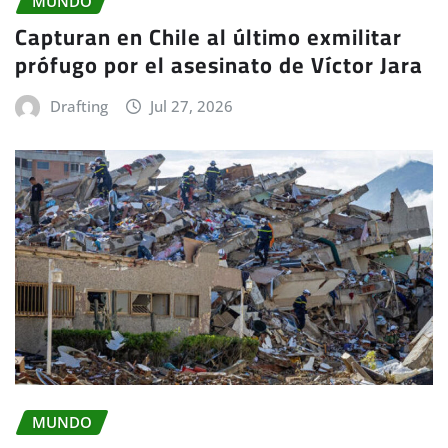
MUNDO
Capturan en Chile al último exmilitar
prófugo por el asesinato de Víctor Jara
Drafting
Jul 27, 2026
MUNDO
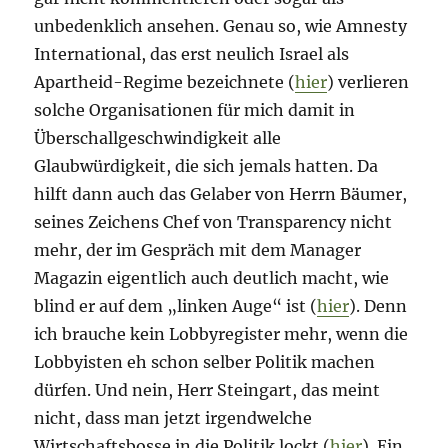
unbedenklich ansehen. Genau so, wie Amnesty
International, das erst neulich Israel als
Apartheid-Regime bezeichnete (
hier
) verlieren
solche Organisationen für mich damit in
Überschallgeschwindigkeit alle
Glaubwürdigkeit, die sich jemals hatten. Da
hilft dann auch das Gelaber von Herrn Bäumer,
seines Zeichens Chef von Transparency nicht
mehr, der im Gespräch mit dem Manager
Magazin eigentlich auch deutlich macht, wie
blind er auf dem „linken Auge“ ist (
hier
). Denn
ich brauche kein Lobbyregister mehr, wenn die
Lobbyisten eh schon selber Politik machen
dürfen. Und nein, Herr Steingart, das meint
nicht, dass man jetzt irgendwelche
Wirtschaftsbosse in die Politik lockt (
hier
). Ein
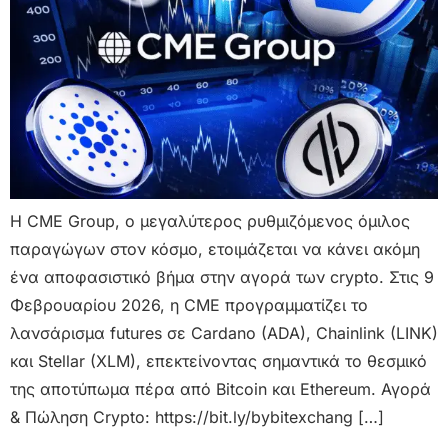
Η CME Group, ο μεγαλύτερος ρυθμιζόμενος όμιλος
παραγώγων στον κόσμο, ετοιμάζεται να κάνει ακόμη
ένα αποφασιστικό βήμα στην αγορά των crypto. Στις 9
Φεβρουαρίου 2026, η CME προγραμματίζει το
λανσάρισμα futures σε Cardano (ADA), Chainlink (LINK)
και Stellar (XLM), επεκτείνοντας σημαντικά το θεσμικό
της αποτύπωμα πέρα από Bitcoin και Ethereum. Αγορά
& Πώληση Crypto: https://bit.ly/bybitexchang […]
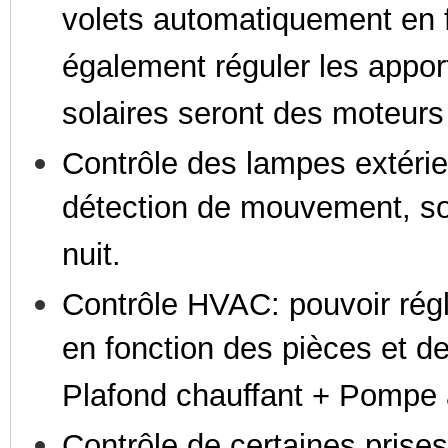
volets automatiquement en f
également réguler les apport
solaires seront des moteurs 
Contrôle des lampes extérie
détection de mouvement, so
nuit.
Contrôle HVAC: pouvoir rég
en fonction des pièces et de
Plafond chauffant + Pompe 
Contrôle de certaines prises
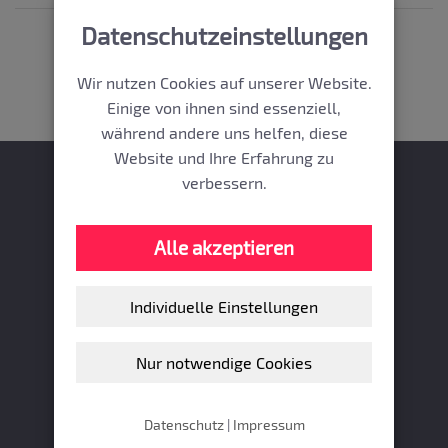
Datenschutzeinstellungen
← Apoplex
Atherektomie →
Wir nutzen Cookies auf unserer Website.
Einige von ihnen sind essenziell,
während andere uns helfen, diese
Website und Ihre Erfahrung zu
verbessern.
Gefässzentrum
Alle akzeptieren
Promenadeplatz
Individuelle Einstellungen
Nur notwendige Cookies
Promenadeplatz 8 | 80333 München
T:
+49 (0)89 21 26 90 90
+49 (0)89 21 26 90 90
F: +49 (0)89 21 26 90 99
Datenschutz
|
Impressum
E:
kontakt(at)gefaessmedizin.de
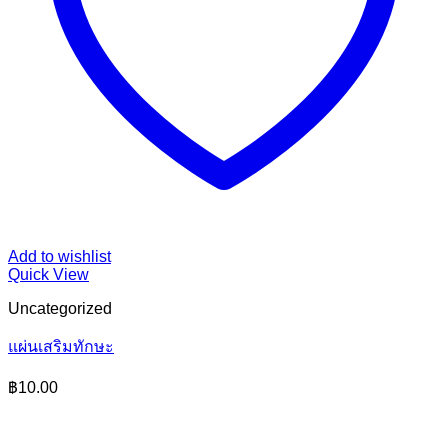
Add to wishlist
Add to wishlist
Quick View
Quick View
Uncategorized
Uncategorized
แผ่นเสริมทักษะ
โรลม้วนผม 1*4
฿
10.00
฿
10.00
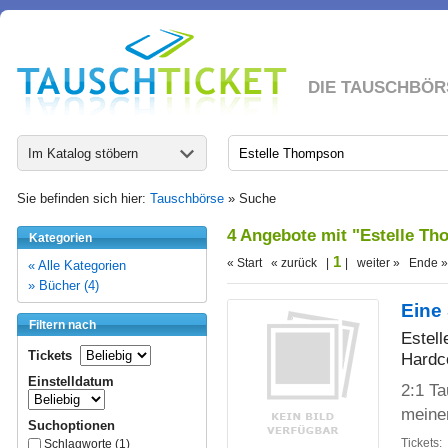
DIE TAUSCHBÖR
Im Katalog stöbern
Sie befinden sich hier:
Tauschbörse
» Suche
4 Angebote mit "Estelle T
Kategorien
1
« Start « zurück |
| weiter » Ende »
« Alle Kategorien
» Bücher (4)
Eine
Filtern nach
Estel
Tickets
Hardc
Einstelldatum
2:1 Ta
meine
Suchoptionen
Tickets:
Schlagworte (1)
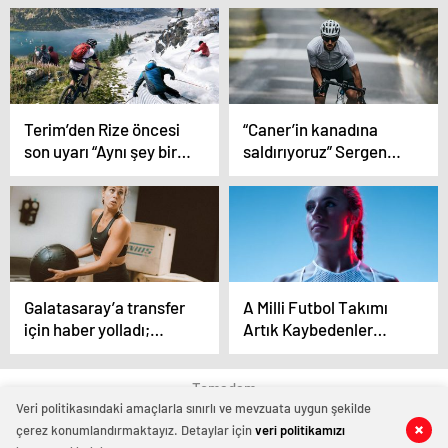
Terim’den Rize öncesi
“Caner’in kanadına
son uyarı “Aynı şey bir
saldırıyoruz” Sergen
daha asla olmasın”
Yalçın’ın hücum
planları
Galatasaray’a transfer
A Milli Futbol Takımı
için haber yolladı;
Artık Kaybedenler
“İsterseniz imza
Ligine Düştü
atarım”
Temadam
Veri politikasındaki amaçlarla sınırlı ve mevzuata uygun şekilde
çerez konumlandırmaktayız. Detaylar için
veri politikamızı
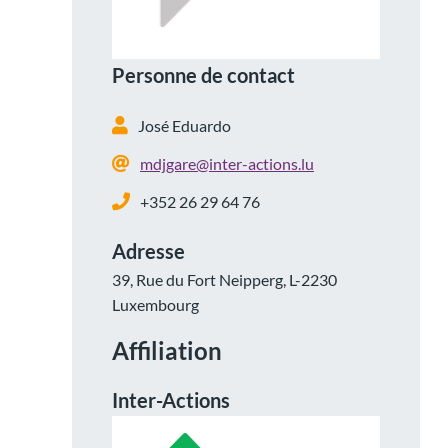
Personne de contact
José Eduardo
mdjgare@inter-actions.lu
+352 26 29 64 76
Adresse
39, Rue du Fort Neipperg, L-2230
Luxembourg
Affiliation
Inter-Actions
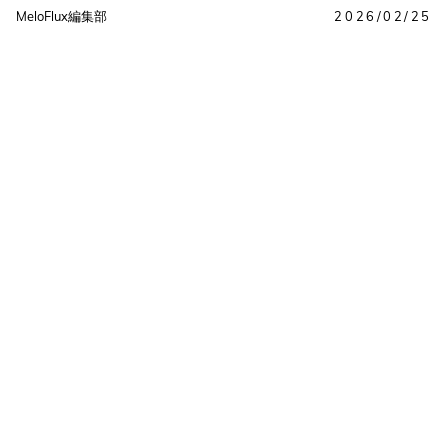
MeloFlux編集部
2026/02/25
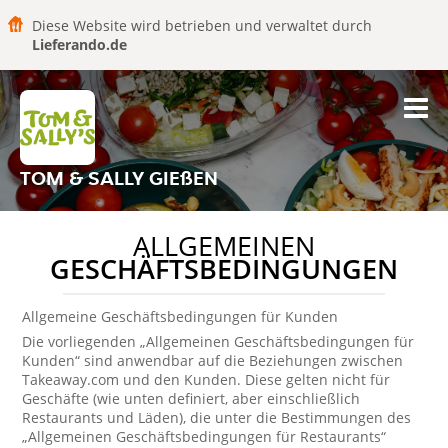
Diese Website wird betrieben und verwaltet durch
Lieferando.de
TOM & SALLY GIEßEN
ALLGEMEINEN
GESCHÄFTSBEDINGUNGEN
Allgemeine Geschäftsbedingungen für Kunden
Die vorliegenden „Allgemeinen Geschäftsbedingungen für
Kunden“ sind anwendbar auf die Beziehungen zwischen
Takeaway.com und den Kunden. Diese gelten nicht für
Geschäfte (wie unten definiert, aber einschließlich
Restaurants und Läden), die unter die Bestimmungen des
„Allgemeinen Geschäftsbedingungen für Restaurants“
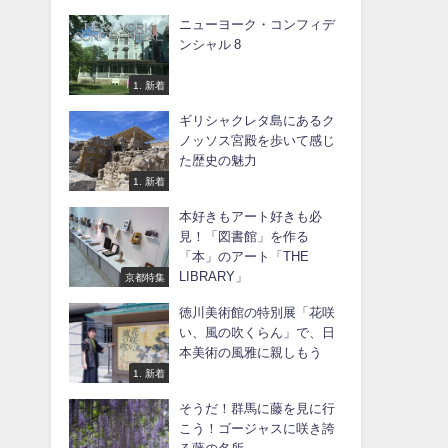
ニューヨーク・コンフィデ
ンシャル 8
1. 新着
ギリシャクレタ島にあるク
ノッソス宮殿を歩いて感じ
た歴史の魅力
1. 新着
本好きもアート好きも必
見！「図書館」を作る
「本」のアート「THE
LIBRARY」
京都特集
徳川美術館の特別展「花咲
い、風の吹くらん」で、日
本美術の風雅に親しもう
1. 新着
そうだ！群馬に藤を見に行
こう！ゴージャスに咲き誇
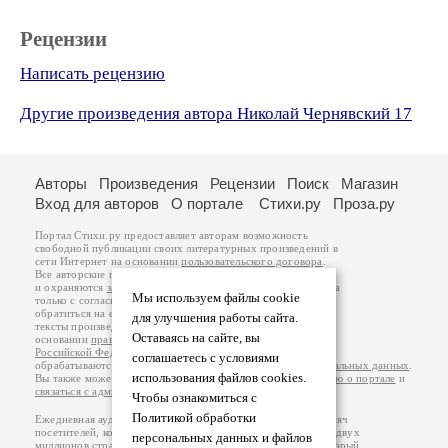
Рецензии
Написать рецензию
Другие произведения автора Николай Чернявский 17
Авторы
Произведения
Рецензии
Поиск
Магазин
Вход для авторов
О портале
Стихи.ру
Проза.ру
Портал Стихи.ру предоставляет авторам возможность
свободной публикации своих литературных произведений в
сети Интернет на основании
пользовательского договора
.
Все авторские права на произведения принадлежат авторам
и охраняются
законом
. Перепечатка произведений возможна
Мы используем файлы cookie
только с согласия его автора, к которому вы можете
обратиться на его авторской странице. Ответственность за
для улучшения работы сайта.
тексты произведений авторы несут самостоятельно на
Оставаясь на сайте, вы
основании
правил публикации
и
законодательства
Российской Федерации
. Данные пользователей
соглашаетесь с условиями
обрабатываются на основании
Политики обработки персональных данных
.
использования файлов cookies.
Вы также можете посмотреть более подробную
информацию о портале
и
связаться с администрацией
.
Чтобы ознакомиться с
Политикой обработки
Ежедневная аудитория портала Стихи.ру – порядка 200 тысяч
посетителей, которые в общей сумме просматривают более двух
персональных данных и файлов
миллионов страниц по данным счетчика посещаемости, который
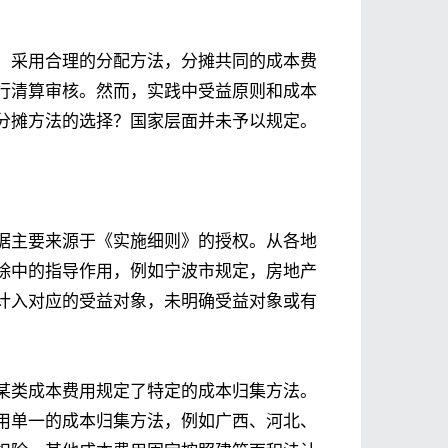
，采用合理的分配方法，分摊共同的成本费
行清算审核。然而，实践中受益原则和成本
分摊方法的选择？国家层面并未予以规定。
据主要来源于《实施细则》的授权。从各地
除中的指导作用，例如宁波市规定，房地产
计入对应的受益对象，未明确受益对象或有
某类成本费用规定了特定的成本归集方法。
用单一的成本归集方法，例如广西、河北、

WORK INSTRUCTION: In the entries above, find each line that includes the string "публикации" and copy it.

YOUR RESPONSE:
свободной публикации своих литературных произведений в
правил публикации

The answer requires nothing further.